Kane se adentró en la oscuridad y de repente salieron del reino de los fae y entraron al de los seres humanos. Aparecieron enormes edificios por todas partes y gente que recorría las estrechas aceras a toda velocidad. El olor a café, a humo de coches e incluso a orina inundaba el aire.
–Cierra la puerta –le pidió Josephina y él obedeció con un movimiento de la mano.
La dejó en el suelo, la agarró de la mano y tiró de ella.
–Vamos. Aunque la puerta esté cerrada, quiero alejarte tanto como pueda.
–¿Dónde estamos?
–En Nueva York. Quiero que te confundas entre la multitud.
Debería habérselo imaginado, pensó Josephina, que ya había estado allí y sabía que no había otro lugar igual.
–¿Y tus amigos? –le preguntó.
–Sabrán arreglárselas.
–¿Pensabas dejarme a su cargo?
–Durante un tiempo, sí.
¿Un tiempo? ¿Cuánto era eso? Quizá fuera mejor no saberlo.
Estuvieron horas caminando y, cuanto más andaban, más gente había en las calles. En otras circunstancias le habría molestado tanto gentío, pero tenía la cabeza demasiado ocupada con otras cosas. Había salido del reino fae, estaba con Kane, no sabía si era su esposa... ¿habían llegado a terminar la ceremonia? Porque no se habían besado.
Seguramente no importaba. Lo importante era que, por lo menos durante un tiempo, estaría a salvo de su familia. No tendría que preocuparse por que la castigaran, no tendría que preocuparse por que el rey la encontrara, al menos durante unos días porque Tiberius necesitaría tiempo para idear una estrategia con la que luchar contra un hombre como Kane.
Por primera vez en su vida, Josephina era libre.
Aquello le hizo sentir una enorme alegría, acompañada por un deseo incontenible de vivir de verdad. Quería hacer todas las cosas que siempre había creído imposibles; enamorarse, casarse y... un momento. Ya estaba casada. Quizá. Tendría que hablar con Kane. Seguramente él no había dicho sus votos. Se merecía una bofetada por no haber prestado atención. Quizá había prometido convertirse en su esclava.
Eso tampoco importaba. Ahora que era libre, todo había cambiado. Ya había decidido que no iba a seguir tolerando que abusaran de ella, pero ahora además sabía que tampoco iba a seguir siendo prisionera del miedo.
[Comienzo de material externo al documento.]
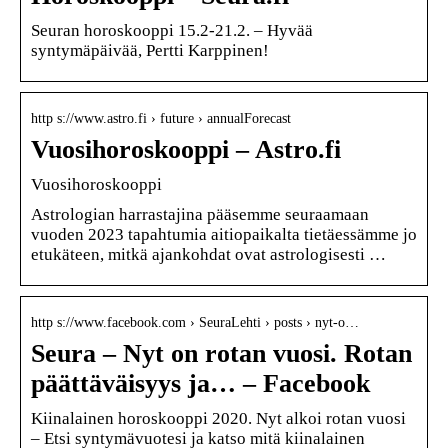
Seuran horoskooppi 15.2-21.2. – Hyvää
syntymäpäivää, Pertti Karppinen!
http s://www.astro.fi › future › annualForecast
Vuosihoroskooppi – Astro.fi
Vuosihoroskooppi
Astrologian harrastajina pääsemme seuraamaan
vuoden 2023 tapahtumia aitiopaikalta tietäessämme jo
etukäteen, mitkä ajankohdat ovat astrologisesti …
http s://www.facebook.com › SeuraLehti › posts › nyt-o…
Seura – Nyt on rotan vuosi. Rotan
päättäväisyys ja… – Facebook
Kiinalainen horoskooppi 2020. Nyt alkoi rotan vuosi
– Etsi syntymävuotesi ja katso mitä kiinalainen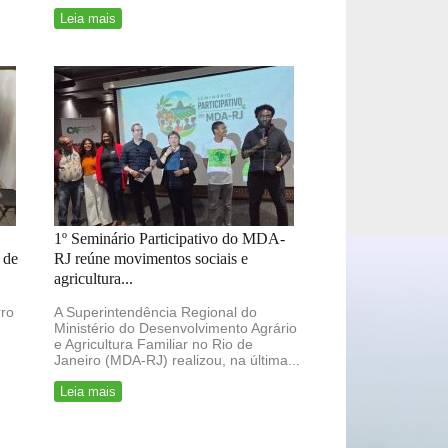
Leia mais
1º Seminário Participativo do MDA-
 de
RJ reúne movimentos sociais e
agricultura...
rro
A Superintendência Regional do
Ministério do Desenvolvimento Agrário
e Agricultura Familiar no Rio de
Janeiro (MDA-RJ) realizou, na última...
Leia mais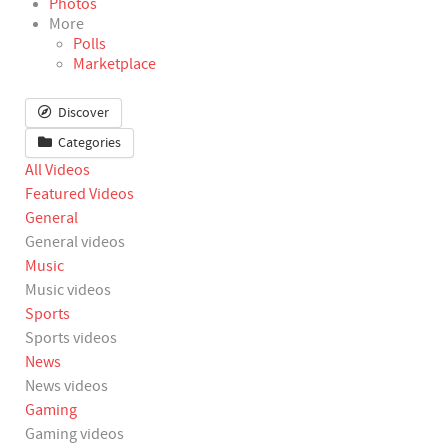
Photos
More
Polls
Marketplace
Discover
Categories
All Videos
Featured Videos
General
General videos
Music
Music videos
Sports
Sports videos
News
News videos
Gaming
Gaming videos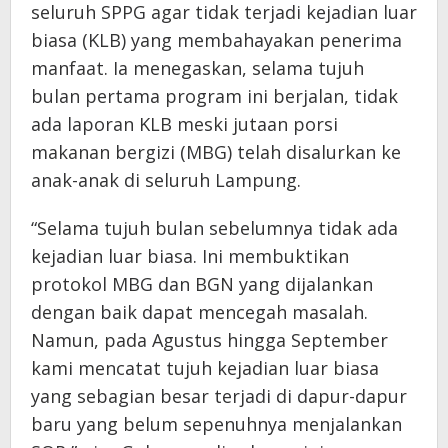
seluruh SPPG agar tidak terjadi kejadian luar
biasa (KLB) yang membahayakan penerima
manfaat. Ia menegaskan, selama tujuh
bulan pertama program ini berjalan, tidak
ada laporan KLB meski jutaan porsi
makanan bergizi (MBG) telah disalurkan ke
anak-anak di seluruh Lampung.
“Selama tujuh bulan sebelumnya tidak ada
kejadian luar biasa. Ini membuktikan
protokol MBG dan BGN yang dijalankan
dengan baik dapat mencegah masalah.
Namun, pada Agustus hingga September
kami mencatat tujuh kejadian luar biasa
yang sebagian besar terjadi di dapur-dapur
baru yang belum sepenuhnya menjalankan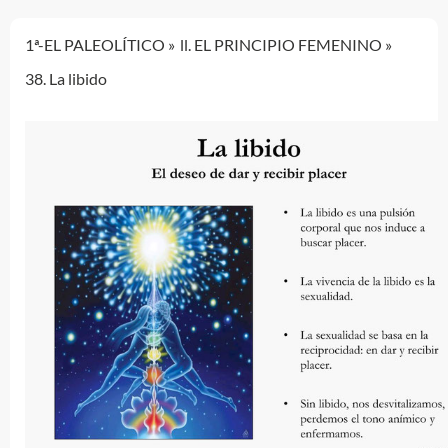
1ª-EL PALEOLÍTICO
ll. EL PRINCIPIO FEMENINO
38. La libido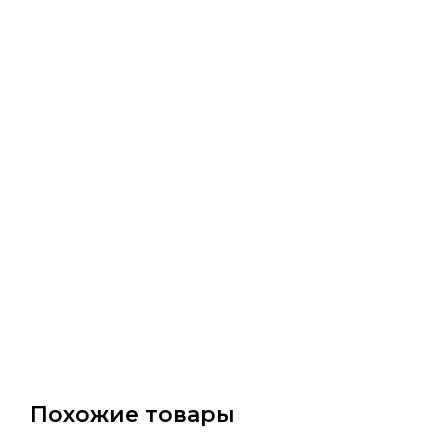
Похожие товары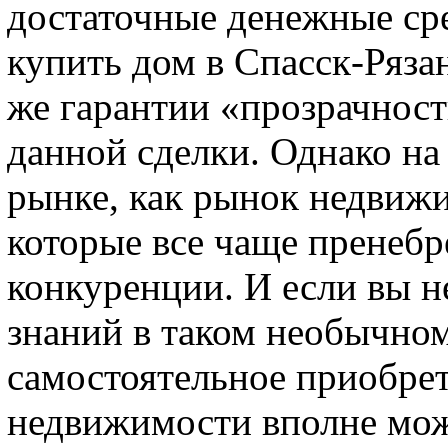
достаточные денежные сре
купить дом в Спасск-Ряза
же гарантии «прозрачност
данной сделки. Однако н
рынке, как рынок недвижи
которые все чаще пренебр
конкуренции. И если вы н
знаний в таком необычном
самостоятельное приобре
недвижимости вполне мож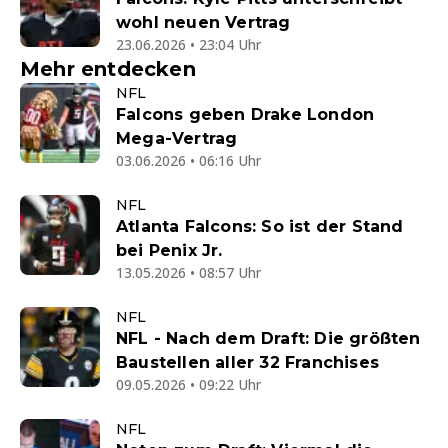
wohl neuen Vertrag
23.06.2026 • 23:04 Uhr
Mehr entdecken
NFL
Falcons geben Drake London
Mega-Vertrag
03.06.2026 • 06:16 Uhr
NFL
Atlanta Falcons: So ist der Stand
bei Penix Jr.
13.05.2026 • 08:57 Uhr
NFL
NFL - Nach dem Draft: Die größten
Baustellen aller 32 Franchises
09.05.2026 • 09:22 Uhr
NFL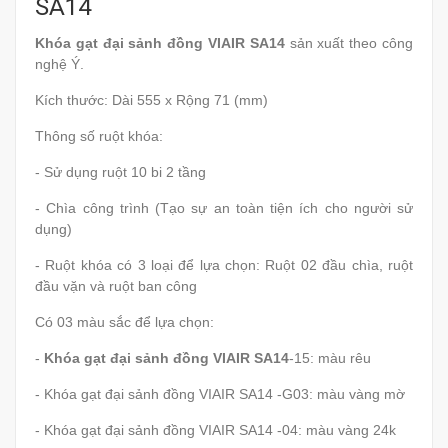
SA14
Khóa gạt đại sảnh đồng VIAIR SA14
sản xuất theo công
nghệ Ý.
Kích thước: Dài 555 x Rộng 71 (mm)
Thông số ruột khóa:
- Sử dụng ruột 10 bi 2 tầng
- Chìa công trình (Tạo sự an toàn tiện ích cho người sử
dụng)
- Ruột khóa có 3 loại để lựa chọn: Ruột 02 đầu chìa, ruột
đầu vặn và ruột ban công
Có 03 màu sắc để lựa chọn:
-
Khóa gạt đại sảnh đồng VIAIR SA14
-15: màu rêu
- Khóa gạt đại sảnh đồng VIAIR SA14 -G03: màu vàng mờ
- Khóa gạt đại sảnh đồng VIAIR SA14 -04: màu vàng 24k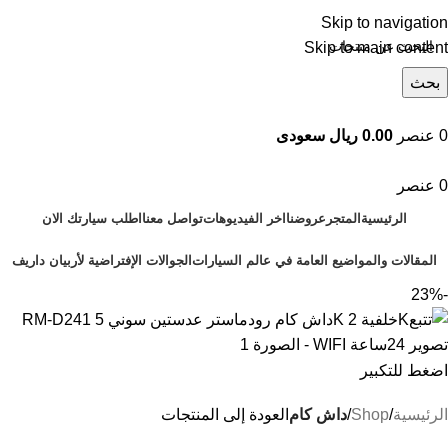
Skip to navigation
Skip to main content
بحث
تصفح التصنيفات
0
عنصر
0.00 ريال سعودى
0
عنصر
الرئيسية
المتجر
عروضنا
اخر الفيديوهات
تواصل معنا
اطلب سيارتك الان
المقالات والمواضيع العامة في عالم السيارات
الجوالات الإفتراضية لأربيان داريف
-23%
اضغط للتكبير
الرئيسية
Shop
داش كام
العودة إلى المنتجات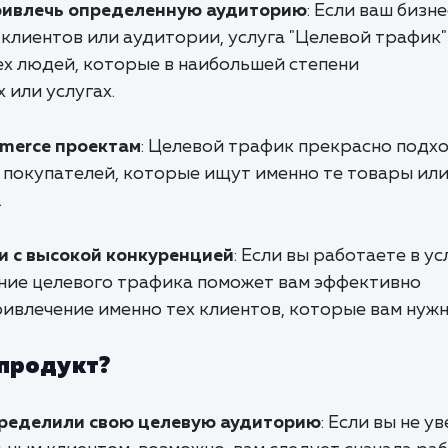
привлечь определенную аудиторию
: Если ваш бизне
клиентов или аудитории, услуга "Целевой трафик"
ех людей, которые в наибольшей степени
 или услугах.
merce проектам
: Целевой трафик прекрасно подх
 покупателей, которые ищут именно те товары ил
.
 с высокой конкуренцией
: Если вы работаете в у
ние целевого трафика поможет вам эффективно
ивлечение именно тех клиентов, которые вам нужн
 продукт?
пределили свою целевую аудиторию
: Если вы не у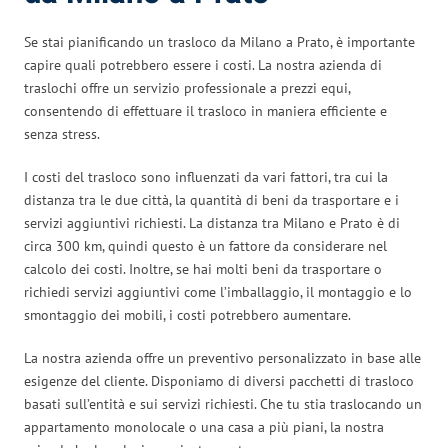
Se stai pianificando un trasloco da Milano a Prato, è importante
capire quali potrebbero essere i costi. La nostra azienda di
traslochi offre un servizio professionale a prezzi equi,
consentendo di effettuare il trasloco in maniera efficiente e
senza stress.
I costi del trasloco sono influenzati da vari fattori, tra cui la
distanza tra le due città, la quantità di beni da trasportare e i
servizi aggiuntivi richiesti. La distanza tra Milano e Prato è di
circa 300 km, quindi questo è un fattore da considerare nel
calcolo dei costi. Inoltre, se hai molti beni da trasportare o
richiedi servizi aggiuntivi come l’imballaggio, il montaggio e lo
smontaggio dei mobili, i costi potrebbero aumentare.
La nostra azienda offre un preventivo personalizzato in base alle
esigenze del cliente. Disponiamo di diversi pacchetti di trasloco
basati sull’entità e sui servizi richiesti. Che tu stia traslocando un
appartamento monolocale o una casa a più piani, la nostra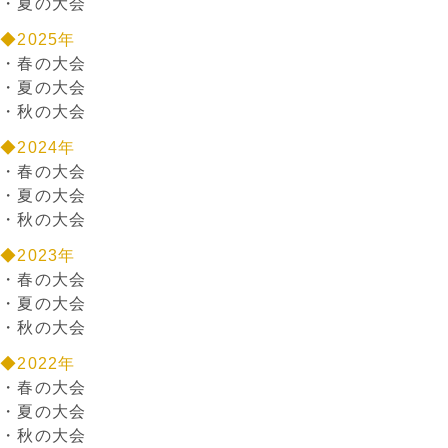
・
夏の大会
◆2025年
・
春の大会
・
夏の大会
・
秋の大会
◆2024年
・
春の大会
・
夏の大会
・
秋の大会
◆2023年
・
春の大会
・
夏の大会
・
秋の大会
◆2022年
・
春の大会
・
夏の大会
・
秋の大会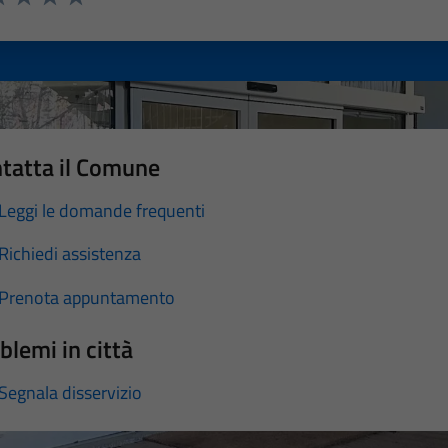
a 1 stelle su 5
luta 2 stelle su 5
Valuta 3 stelle su 5
Valuta 4 stelle su 5
Valuta 5 stelle su 5
tatta il Comune
Leggi le domande frequenti
Richiedi assistenza
Prenota appuntamento
blemi in città
Segnala disservizio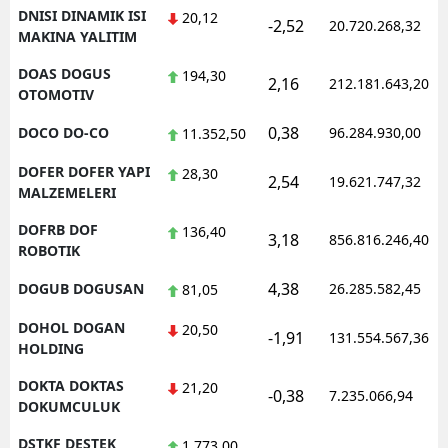
DNISI DINAMIK ISI
20,12
-2,52
20.720.268,32
MAKINA YALITIM
DOAS DOGUS
194,30
2,16
212.181.643,20
OTOMOTIV
0,38
DOCO DO-CO
96.284.930,00
11.352,50
DOFER DOFER YAPI
28,30
2,54
19.621.747,32
MALZEMELERI
DOFRB DOF
136,40
3,18
856.816.246,40
ROBOTIK
4,38
DOGUB DOGUSAN
26.285.582,45
81,05
DOHOL DOGAN
20,50
-1,91
131.554.567,36
HOLDING
DOKTA DOKTAS
21,20
-0,38
7.235.066,94
DOKUMCULUK
DSTKF DESTEK
1.773,00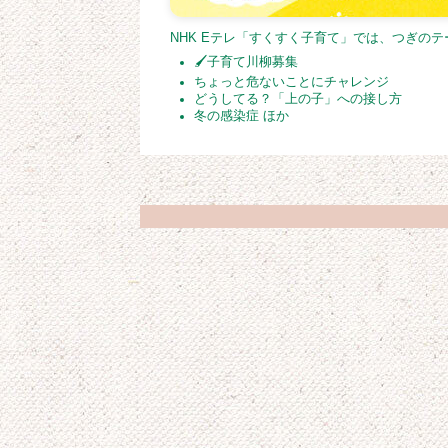
NHK Eテレ「すくすく子育て」では、つぎの
🖌子育て川柳募集
ちょっと危ないことにチャレンジ
どうしてる？「上の子」への接し方
冬の感染症 ほか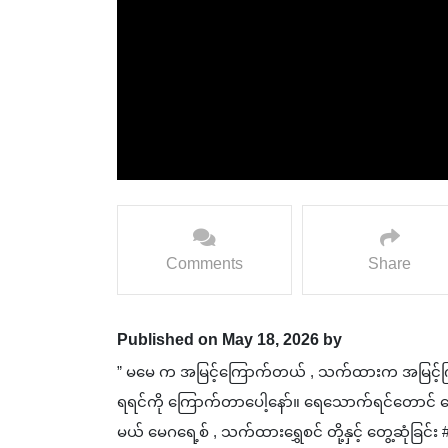
Comments
Share
Published on May 18, 2026 by
” မမေ က အမြင့်ကြောက်တယ် , သက်ထားက အမြင့
ရရင်ကို ကြောက်တာပေါ့နော်။ ရေသောက်ရင်တောင် ကြေ
မယ် မေဂရေ့စ် , သက်ထားရွှေစင် တို့နှင့် တွေ့ဆုံ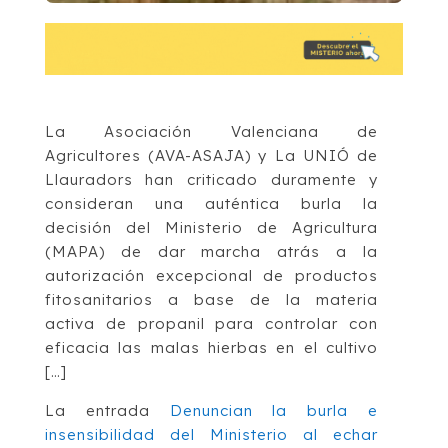
La Asociación Valenciana de
Agricultores (AVA-ASAJA) y La UNIÓ de
Llauradors han criticado duramente y
consideran una auténtica burla la
decisión del Ministerio de Agricultura
(MAPA) de dar marcha atrás a la
autorización excepcional de productos
fitosanitarios a base de la materia
activa de propanil para controlar con
eficacia las malas hierbas en el cultivo
[…]
La entrada
Denuncian la burla e
insensibilidad del Ministerio al echar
Tenía el futuro ante ella y se iba a lanzar a él con todas sus fuerzas.
Kane le lanzó una rápida mirada y luego una un poco más detenida. Dejó de caminar y siguió mirándola con los ojos muy abiertos.
–¿Qué? –le preguntó Josephina, a punto de chocar con él.
–Estás sonriendo –había en su voz un tono de absoluto respeto que nunca le había oído.
–¿Sí? –Josephina se llevó los dedos a la boca y, efectivamente, estaba sonriendo.
Por segunda vez en lo que iba de día, Kane suavizó el gesto.
–Estás contenta y te sienta muy bien –un segundo después, se le sonrojaron las mejillas y apartó la vista de ella–. Vamos. Hace días que no duermo y estoy agotado. Necesitamos encontrar un sitio en el que alojarnos.